These days it seems like there’s an app for everything, and the Minneapolis Police Department is getting in on the fun.
The Minneapolis Police Department is making it easier for the public to report crimes anonymously through a handy smartphone app called MPD Tips. Minneapolis Police Cmdr. Scott Gerlicher said the app allows people to quickly and anonymously alert police to a crime, which helps keep the community safer.
“We need the community’s help to solve these serious crimes that are taking place,” said Gerlicher.
Gerlicher said they’ve already received more than 3,000 tips through the alert system, and the tips are monitored 24 hours a day, seven days a week.
“On any given day, we might get anywhere from five to 10 tips per day,” Gerlicher said.
If you don’t have a smartphone, or you simply don’t want to download the app, you can still report crime anonymously by texting details of the incident to 847411.
How It Works
MPD Tips, also known as Tips 411, allows officers to view the tips in real time and assign an urgency rating to each tip. Police can then decide how they wish to handle the situation
“They all get triaged here, so we look at every single tip that comes in and we decide who would be best to handle the follow up on this,” said Lt. Jeff Rugel.

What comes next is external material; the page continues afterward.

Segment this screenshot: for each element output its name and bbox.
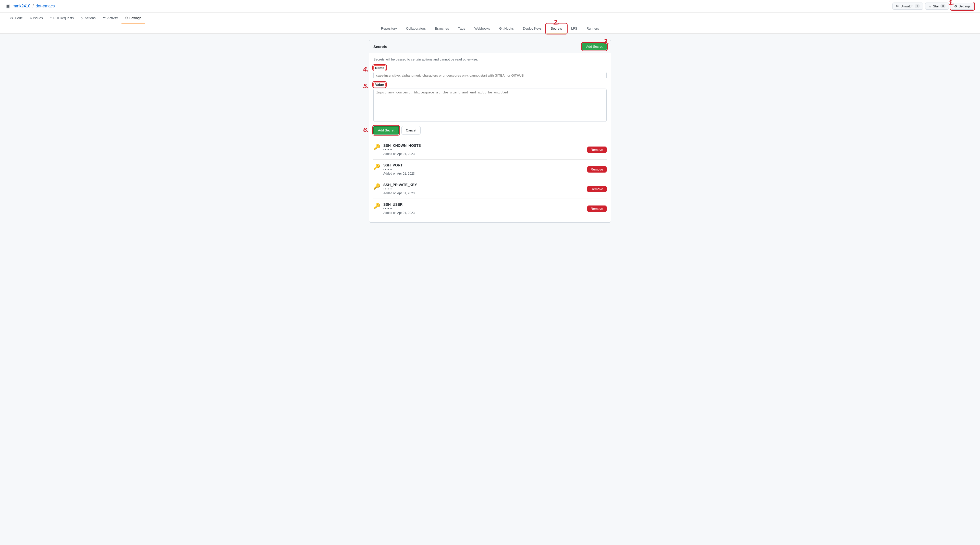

The app sends the tips through a program that scrambles the sender’s phone number, meaning tipster will remain anonymous. Although police don’t have access to the tipster’s number, a reply feature allows police to send messages back to the original sender should they need collect more information about an incident.
“What Tips 411, what that company does is anonymize it and sends it to us in a group email that we all get here,” Rugel said. “So we’re then able to go into our web browser and look at the contents of the tip.”
Cmdr. Gerlicher said the app has helped police solve a wide range of cases, from thefts to drug cases to burglaries. They are hoping to spread the word about the app in hopes that it may convince witnesses of more serious crimes like shootings or homicides who are reluctant to come forward to speak up about what they saw.
“Those shootings, those homicides that’s where typically people seem to be more reluctant to come forward with information,” Gerlicher said. “So here’s a way they can come forward completely anonymously.”
Gerlicher concluded that the app is not designed to replace 911. If a person needs an officer’s assistance immeadiately, they should still dial 911.